A nova versão de “Vale Tudo” encerrou causando mais risos do que reflexão. Nada contra. Telenovelas são uma revista do instante em que se realizam. Carregam as idiossincrasias —iconográficas, ideológicas, jurídicas, psicológicas— de cada tempo.

Então, nada melhor para 2025 do que parecer caricatura de 1988. O que antes era sugestão, a ser trabalhada na mente do espectador, virou meme pronto e entregue. Junte a isso compulsão, hipocrisia e bom-mocismo —características do mundo de hoje.

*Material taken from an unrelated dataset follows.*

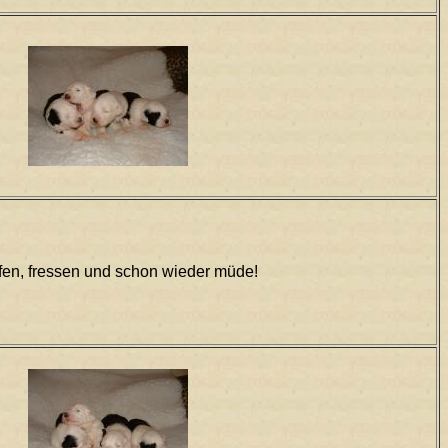
fen, fressen und schon wieder müde!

Eis que sinais foram trocados. Heleninha Roitman (Paolla Oliveira) perdeu seu alívio cômico e ganhou aura trágica, didática. Por outro lado, a psicopatia de Maria de Fátima (Bella Campos) tornou-se a comédia da influencer alucinada e seus “fatimores”, muito distante do bovarismo interiorano da original.

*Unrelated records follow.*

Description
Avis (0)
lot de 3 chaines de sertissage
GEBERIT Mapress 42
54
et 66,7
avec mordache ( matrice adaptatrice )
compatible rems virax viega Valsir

Marco Aurélio (Alexandre Nero) distribuiu bananas, mas não fugiu do país. O voo do cinismo deu pane, federais o seguraram e amargou uma tornozeleira eletrônica. Sua derrocada veio por meio de Consuelo (Belize Pombal), promovida nos últimos capítulos de secretária a alta executiva, fenômeno de mobilidade social. Já o capacho e cúmplice Freitas (Luís Lobianco), preso na primeira versão, ficou livre e milionário, em uma espécie de “fanfic” dos oprimidos.

Entre tantos abacaxis, a autora Manuela Dias acertou onde menos se esperava. Consolidou Odete Roitman (Debora Bloch) em uma mistura de feminista libertária com vilã de cinema europeu dos anos 1970. Morar em uma suíte no Copacabana Palace, chamar o filho Leonardo de “isso”, enquanto trata com mimos gigolôs de ocasião, parecem soluções que orgulhariam Jesús Franco, diretor e roteirista espanhol de filmes do gênero exploitation. Na mesma toada, a dupla César e Olavo ganhou um quê de pornochanchada, usando o sexo como arma e traçando planos dignos dos personagens de Carlo Mossy e David Cardoso.

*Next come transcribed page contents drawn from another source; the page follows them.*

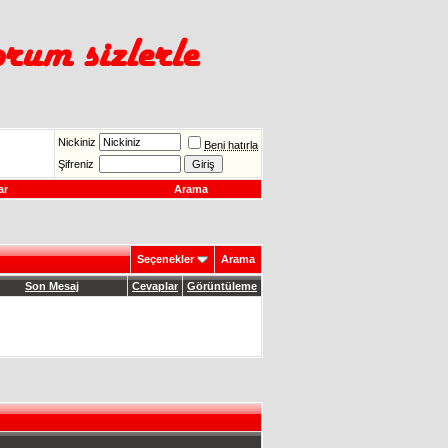
Nickiniz
Beni hatırla
Şifreniz
ar
Arama
Seçenekler
Arama
Son Mesaj
Cevaplar
Görüntüleme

O aparecimento de Odete rediviva, em tom misterioso e triunfante, soou mais adequado às levezas humorísticas do horário das sete. Até porque os tempos são outros, a articulação sociológica da pátria arrasada e a certeza de um Brasil sempre péssimo deram lugar ao folhetim comum, onde a farsa é possível e desejada.

No início, capítulo 28, um resquício de intelectualização simplória ainda era tentado. Solange (Alice Wegmann) explicava que “Odete é uma empresária classista de direita”. Novamente a insistência em mastigar o indigesto. Odete Roitman é politicamente polimorfa, serve a qualquer governo ou regime. Símbolo de um paradigma cabralino, chegou com as caravelas.

“Vale Tudo 25” também demonstrou como o merchandising televisivo andou para trás, involuiu. Entre 1975 e 1976, em “Pecado Capital”, José Carlos Moreno (Francisco Cuoco) lia discretamente uma Revista do Homem (precursora da Playboy brasileira), que havia sido lançada recentemente. Até pouco tempo atrás, a marca de um forno microondas ou de um novo refrigerante davam pinta aqui e ali, mostrados como produtos consumidos por gente bacana. Já novelas atuais são a concretização de “Common People”, episódio da sétima temporada de “Black Mirror”, em que, para sobreviver, uma mulher vive o pesadelo de ser programada para exaltar repentinamente a qualidade de produtos em meio a diálogos triviais.

Se recriou, piorou ou melhorou em certos aspectos, em outros, “Vale Tudo” seguiu à risca velhos catecismos de Gilberto Braga, que os depurou dos dramas urbanos de Dias Gomes e Janete Clair. Foi notável a obsessão pela crônica carioca, principalmente uma idealização da zona sul como palco de aparências sociais, e a zona norte como espaço de maiores liberdades. Seja em qualquer local ou personagem, o Rio de Janeiro era a síntese que os motivava. O que, cada vez mais, parece uma mistificação sem sentido, artificiosa e antiquada, dadas as realidades e os ânimos atuais da cidade.

Talvez a verdade resida em Raquel (Taís Araujo) e Ivan (Renato Góes). Lutaram, saíram de Vila Isabel e terminaram segregados em um condomínio típico da zona oeste. Os vencedores no Rio do século 21 fingem que não o habitam.

É fácil enxergarmos todos esses fatores como um sinal de que a TV aberta e as telenovelas brasileiras, no formato tradicional, estão em rigorosa decadência. Já deram o que tinha que dar.

Mas é inegável que, às vezes, o desespero e a vulgaridade operam milagres de boa diversão.